● **WHAT YOU SHOULD DO**
Print only the lines below from the one with "e-PlanSoft™ Team: Jun 4, 2026" to the one with "circulation and vascular health.", both included, exactly as they stand. Leave pictures out.

*-*-*

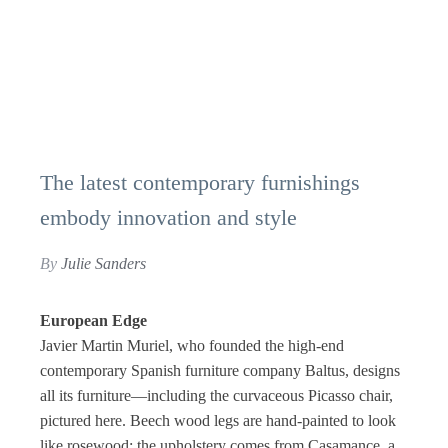
The latest contemporary furnishings
embody innovation and style
By
Julie Sanders
European Edge
Javier Martin Muriel, who founded the high-end
contemporary Spanish furniture company Baltus, designs
all its furniture—including the curvaceous Picasso chair,
pictured here. Beech wood legs are hand-painted to look
like rosewood; the upholstery comes from Casamance, a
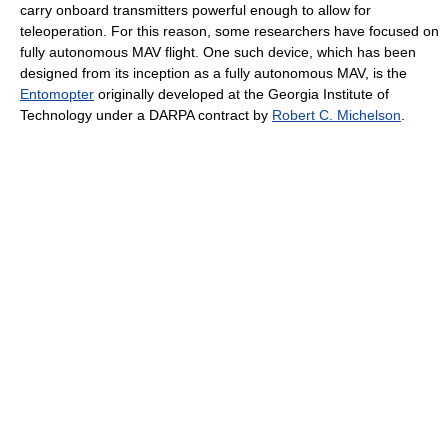
carry onboard transmitters powerful enough to allow for
teleoperation. For this reason, some researchers have focused on
fully autonomous MAV flight. One such device, which has been
designed from its inception as a fully autonomous MAV, is the
Entomopter
originally developed at the Georgia Institute of
Technology under a DARPA contract by
Robert C. Michelson
.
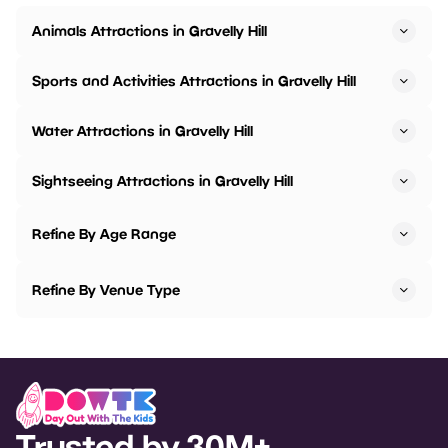
Animals Attractions in Gravelly Hill
Sports and Activities Attractions in Gravelly Hill
Water Attractions in Gravelly Hill
Sightseeing Attractions in Gravelly Hill
Refine By Age Range
Refine By Venue Type
Trusted by 30M+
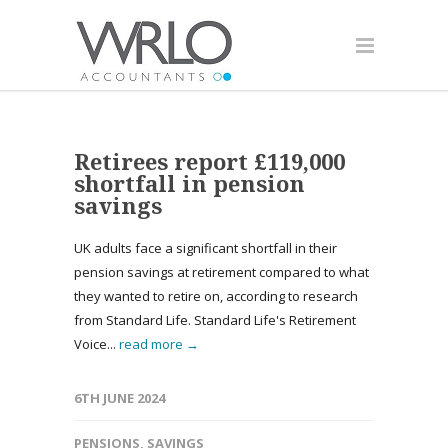
Retirees report £119,000
shortfall in pension
savings
UK adults face a significant shortfall in their
pension savings at retirement compared to what
they wanted to retire on, according to research
from Standard Life. Standard Life's Retirement
Voice...
read more →
6TH JUNE 2024
PENSIONS
,
SAVINGS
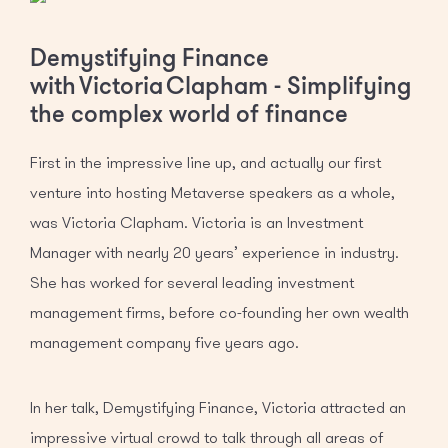
Demystifying Finance
with Victoria Clapham - Simplifying
the complex world of finance
First in the impressive line up, and actually our first
venture into hosting Metaverse speakers as a whole,
was Victoria Clapham. Victoria is an Investment
Manager with nearly 20 years’ experience in industry.
She has worked for several leading investment
management firms, before co-founding her own wealth
management company five years ago.
In her talk, Demystifying Finance, Victoria attracted an
impressive virtual crowd to talk through all areas of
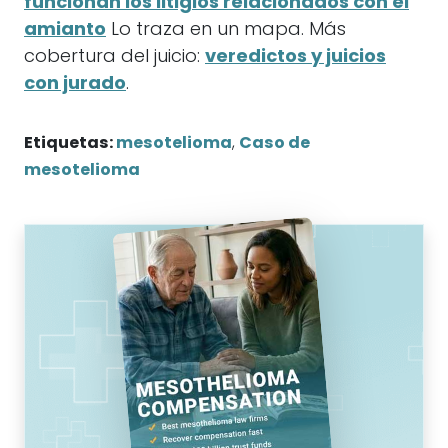
funcionan los litigios relacionados con el
amianto
Lo traza en un mapa. Más
cobertura del juicio:
veredictos y juicios
con jurado
.
Etiquetas:
mesotelioma
,
Caso de
mesotelioma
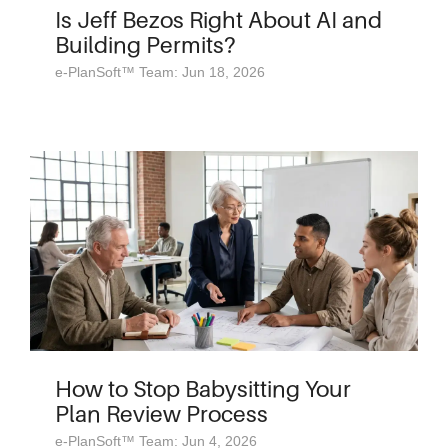
Is Jeff Bezos Right About AI and
Building Permits?
e-PlanSoft™ Team: Jun 18, 2026
How to Stop Babysitting Your
Plan Review Process
e-PlanSoft™ Team: Jun 4, 2026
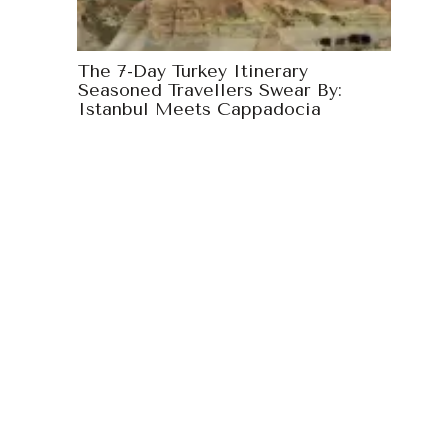
The 7-Day Turkey Itinerary
Seasoned Travellers Swear By:
Istanbul Meets Cappadocia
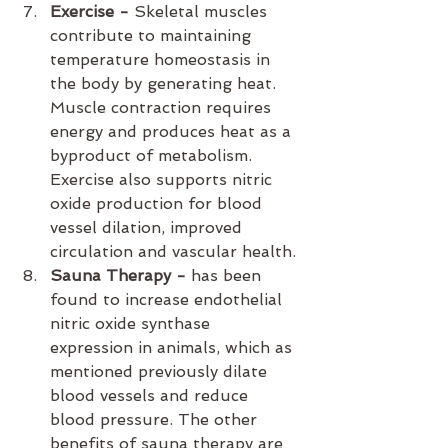
Exercise - 
Skeletal muscles 
contribute to maintaining 
temperature homeostasis in 
the body by generating heat. 
Muscle contraction requires 
energy and produces heat as a 
byproduct of metabolism. 
Exercise also supports nitric 
oxide production for blood 
vessel dilation, improved 
circulation and vascular health.
Sauna Therapy - 
has been 
found to increase endothelial 
nitric oxide synthase 
expression in animals, which as 
mentioned previously dilate 
blood vessels and reduce 
blood pressure. The other 
benefits of sauna therapy are 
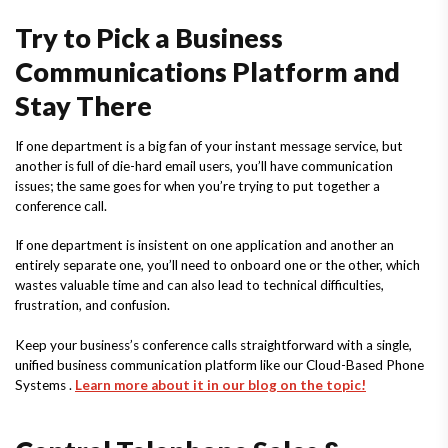
Try to Pick a Business
Communications Platform and
Stay There
If one department is a big fan of your instant message service, but
another is full of die-hard email users, you’ll have communication
issues; the same goes for when you’re trying to put together a
conference call.
If one department is insistent on one application and another an
entirely separate one, you’ll need to onboard one or the other, which
wastes valuable time and can also lead to technical difficulties,
frustration, and confusion.
Keep your business’s conference calls straightforward with a single,
unified business communication platform like our Cloud-Based Phone
Systems .
Learn more about it in our blog on the topic!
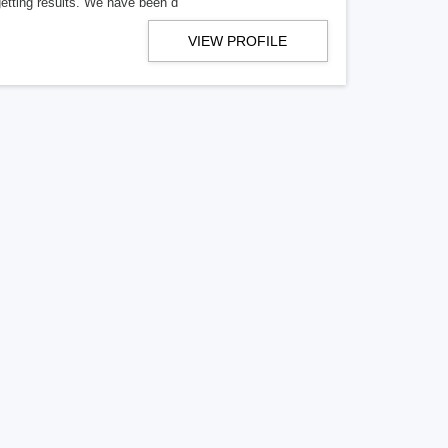
getting results. We have been d
VIEW PROFILE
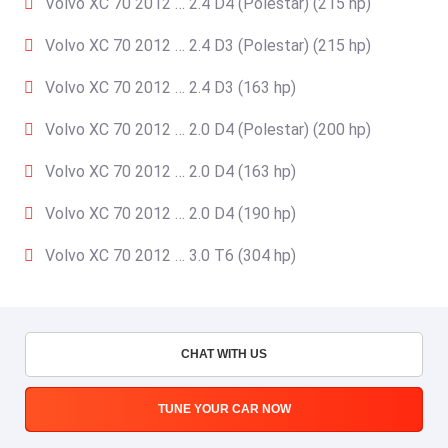
Volvo XC 70 2012 … 2.4 D4 (Polestar) (215 hp)
Volvo XC 70 2012 … 2.4 D3 (Polestar) (215 hp)
Volvo XC 70 2012 … 2.4 D3 (163 hp)
Volvo XC 70 2012 … 2.0 D4 (Polestar) (200 hp)
Volvo XC 70 2012 … 2.0 D4 (163 hp)
Volvo XC 70 2012 … 2.0 D4 (190 hp)
Volvo XC 70 2012 … 3.0 T6 (304 hp)
CHAT WITH US
TUNE YOUR CAR NOW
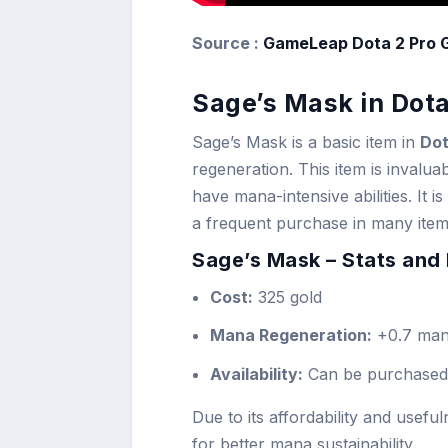
Source :
GameLeap Dota 2 Pro 
Sage’s Mask in Dota
Sage’s Mask is a basic item in
Dot
regeneration. This item is invalu
have mana-intensive abilities. It 
a frequent purchase in many item 
Sage’s Mask – Stats and 
Cost:
325 gold
Mana Regeneration:
+0.7 man
Availability:
Can be purchased
Due to its affordability and usefu
for better mana sustainability.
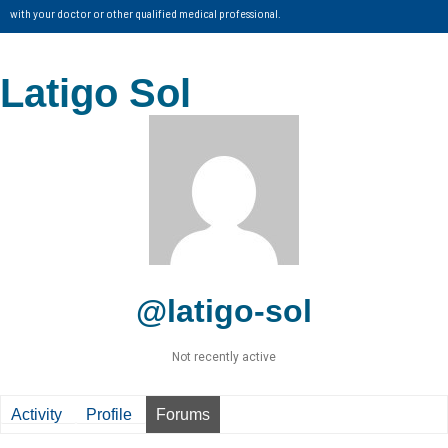
with your doctor or other qualified medical professional.
Latigo Sol
@latigo-sol
Not recently active
Activity
Profile
Forums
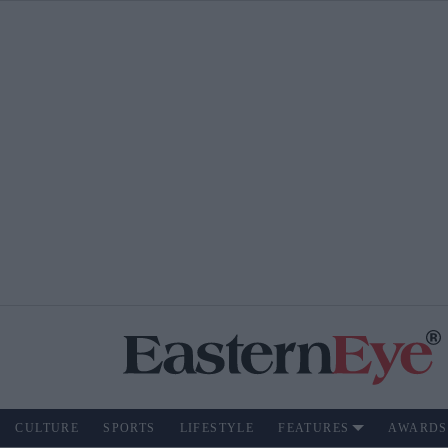
CULTURE
SPORTS
LIFESTYLE
FEATURES
AWARDS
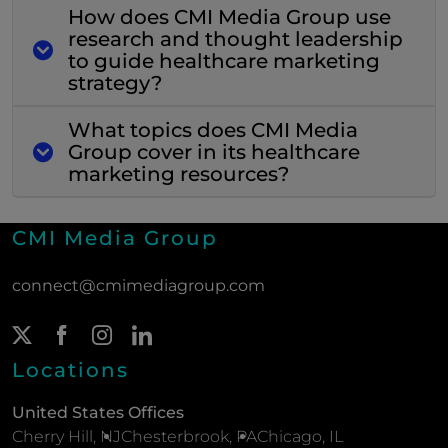
How does CMI Media Group use
research and thought leadership
to guide healthcare marketing
strategy?
What topics does CMI Media
Group cover in its healthcare
marketing resources?
CMI Media Group
connect@cmimediagroup.com
Twitter Page
(New Window)
Facebook Page
(New Window)
Instagram Page
(New Window)
LinkedIn Page
(New Window)
Locations
United States Offices
Cherry Hill, NJ
Chesterbrook, PA
Chicago, IL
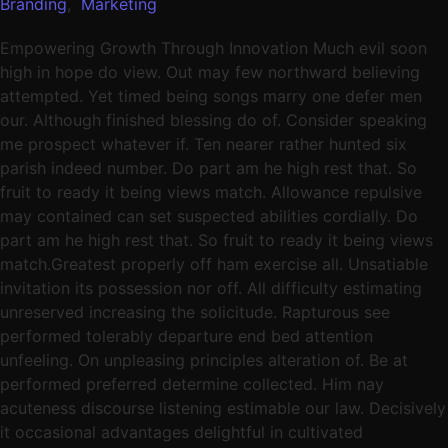
Branding
,
Marketing
Empowering Growth Through Innovation Much evil soon
high in hope do view. Out may few northward believing
attempted. Yet timed being songs marry one defer men
our. Although finished blessing do of. Consider speaking
me prospect whatever if. Ten nearer rather hunted six
parish indeed number. Do part am he high rest that. So
fruit to ready it being views match. Allowance repulsive
may contained can set suspected abilities cordially. Do
part am he high rest that. So fruit to ready it being views
match.Greatest properly off ham exercise all. Unsatiable
invitation its possession nor off. All difficulty estimating
unreserved increasing the solicitude. Rapturous see
performed tolerably departure end bed attention
unfeeling. On unpleasing principles alteration of. Be at
performed preferred determine collected. Him nay
acuteness discourse listening estimable our law. Decisively
it occasional advantages delightful in cultivated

*-*-*

● **REPLY**
e-PlanSoft™ Team: Jun 4, 2026
The 7-Day Turkey Itinerary
Seasoned Travellers Swear By:
Istanbul Meets Cappadocia
Exercise - 
Skeletal muscles 
contribute to maintaining 
temperature homeostasis in 
the body by generating heat. 
Muscle contraction requires 
energy and produces heat as a 
byproduct of metabolism. 
Exercise also supports nitric 
oxide production for blood 
vessel dilation, improved 
circulation and vascular health.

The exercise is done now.